(Collected data)

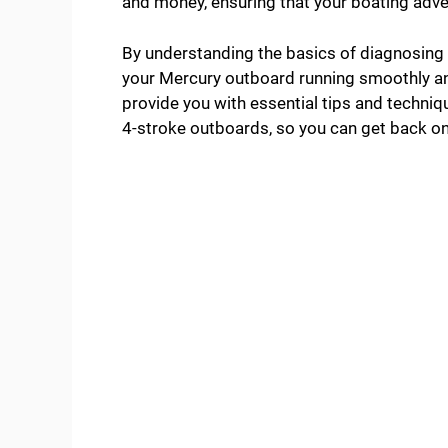
and money, ensuring that your boating adve
By understanding the basics of diagnosing 
your Mercury outboard running smoothly an
provide you with essential tips and techni
4-stroke outboards, so you can get back on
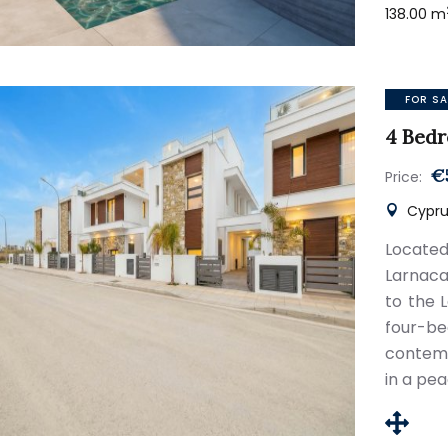
138.00 m
FOR SA
4 Bedr
€
Price:
Cyprus
Located
Larnaca
to the 
four-be
contemp
in a pea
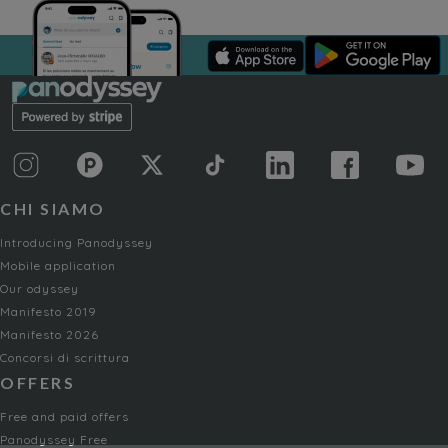
CHI SIAMO
Introducing Panodyssey
Mobile application
Our odyssey
Manifesto 2019
Manifesto 2026
Concorsi di scrittura
OFFERS
Free and paid offers
Panodyssey Free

Your goal: Please copy each line of the records above that holds the word "Free".

Answer area:
Free and paid offers
Panodyssey Free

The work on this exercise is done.